Альбом Михаила Шемякина из 7 виниловых пластинок без буклета. Выпущен фондом Apollon Foundation в 1987 г.
Дата:
01 декабря 2011.
История записей
Почему мне так легко было делать [антологию русского искусства] «Аполлон»? — Архивы колоссальные. Кто меня, молодого пацана, заставлял брать в руки дешевую камеру «Любитель» и снимать жизнь моих друзей? У меня было предчувствие, что эта эпоха станет исторической. Что эти люди, мало кому известные на Западе художники и поэты, что это все равно история, колоссальная история России. Люди уходили, мы жили бедно: мансарды, подвалы, коммунальные квартиры. Но в каждом из этих людей я чувствовал историю, или начало истории. Видно, от отца, историка войны, у меня в крови это собирательство материалов.
Как же я мог, столкнувшись с такой громадной личностью, как Володя Высоцкий, упустить эту возможность. Естественно, я понесся в магазин, естественно, я купил самые лучшие магнитофоны, быстро натренировался записывать, напевая какие-то песни, и сказал: «Володя, давай начнем работать. Тебе нужно, чтоб у тебя все, что ты создал, было записано. Хронологически, не хронологически, но ты обязан все это сделать на самом высоком уровне». Поэтому были куплены самые дорогие микрофоны для гитары, для голоса, и я буквально стал его теребить, чтоб он начинал работать. Потом начнутся беседы, потом мы можем сидеть за столом, потом он может выпить, или выпью я, но сначала — работа. Первое, с чего мы начинали — его песни. И это у него уже вошло в привычку. Он врывался ко мне, держа в руках свою тетрадь, и, поставив тетрадку на мольберт, начинал петь; перелистывая, — поэтому на многих записях можно слышать, как он шуршит бумагой, как он иногда сбивается. Вот так начинались эти записи.

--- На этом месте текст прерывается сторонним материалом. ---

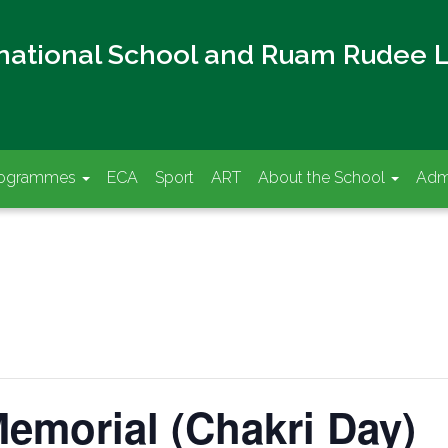
rnational School and Ruam Rudee 
rogrammes
ECA
Sport
ART
About the School
Adm
emorial (Chakri Day)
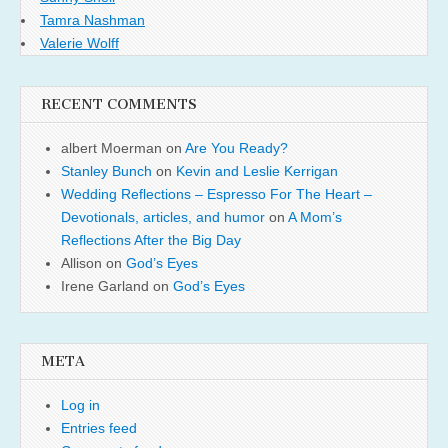
Tamra Nashman
Valerie Wolff
RECENT COMMENTS
albert Moerman
on
Are You Ready?
Stanley Bunch
on
Kevin and Leslie Kerrigan
Wedding Reflections – Espresso For The Heart –
Devotionals, articles, and humor
on
A Mom’s
Reflections After the Big Day
Allison
on
God’s Eyes
Irene Garland
on
God’s Eyes
META
Log in
Entries feed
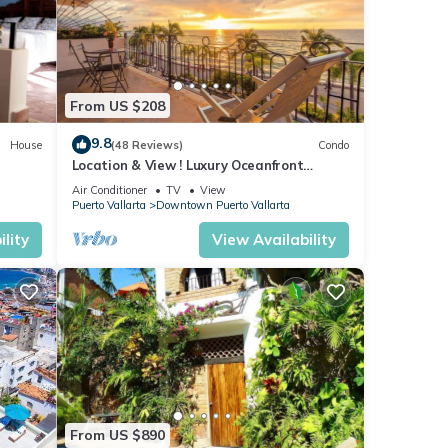
From US $208
9.8
House
(48 Reviews)
Condo
Location & View ! Luxury Oceanfront
Condo, Downtown Puerto Vallarta on
Air Conditioner
TV
View
Malecon *
Puerto Vallarta
Downtown Puerto Vallarta
lity
View Availability
y
ental
From US $890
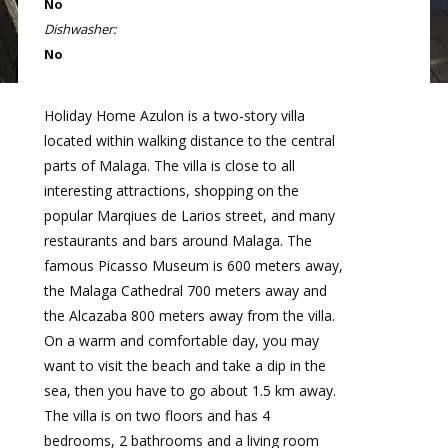
No
Dishwasher:
No
Holiday Home Azulon is a two-story villa
located within walking distance to the central
parts of Malaga. The villa is close to all
interesting attractions, shopping on the
popular Marqiues de Larios street, and many
restaurants and bars around Malaga. The
famous Picasso Museum is 600 meters away,
the Malaga Cathedral 700 meters away and
the Alcazaba 800 meters away from the villa.
On a warm and comfortable day, you may
want to visit the beach and take a dip in the
sea, then you have to go about 1.5 km away.
The villa is on two floors and has 4
bedrooms, 2 bathrooms and a living room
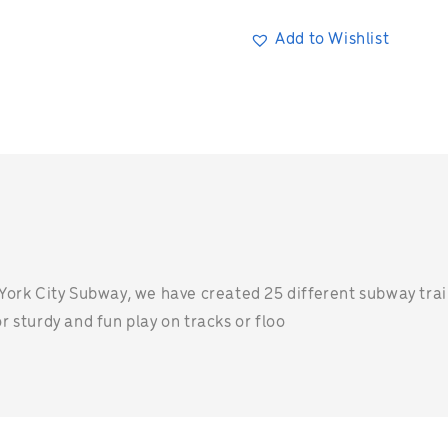
Add to Wishlist
n
York City Subway, we have created 25 different subway trains
 sturdy and fun play on tracks or floo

И Володя уже настолько включился в это, что он просто рвался работать. Он уже чувствовал, что создается что-то действительно историческое, интересное. Поэтому он сразу хватал гитару — гитара его хранилась у меня. Он сказал: «Я оставляю ее потому, что это наш рабочий инструмент». Он сразу брал эту свою подразбитую гитару, ставил тетрадку и начинал петь. Самое свежее, самое новое. А потом в издательстве УМСА-РКЕ55 вышли сборники русских бардов. Конечно, записи ужасного качества, но стихи были собраны. И Володя, когда увидел эти сборники, сказал: «А ты знаешь, давай будем повторять все, что я написал, чтобы все это восстановить в новой форме»; поскольку он сам чувствовал, что душа окрепла, окреп голос, изменилось понятие своего собственного творчества, переанализ, видно, уже начался. «Ой,— говорит, — эту песню я уже забыл!..» И начинал ее петь. Но как он ее по-новому исполнял! Это уже было то, что у нас, художников, называется «рука мастера».
Он с большим энтузиазмом работал со мной. Взять хотя бы такую песню: «Течет речечка». Он ее обожал. Он говорил: «Я ее много раз исполнял, но мне сейчас ее снова хочется записать так, как я ее на сегодняшний день понимаю». После этой песни он уже ничего не мог спеть, с него катил пот градом, он весь выложился в этой одной песне, которая абсолютно ему не принадлежала. То есть, у него не было вот этого: петь только самого себя. Как бывают мастера, которые с удовольствием копируют другого мастера, так же отдают душу и создают что-то абсолютно новое. Делакруа копировал Рубенса и создавал вещь, может быть, даже превосходящую оригинал этого великого мастера. Так и Володя из простой песни сделал совершенный шедевр. Вот так мы работали. К сожалению, сделано, я считаю, очень мало. Но это проблема расстояний, проблема разных стран, в которых мы жили.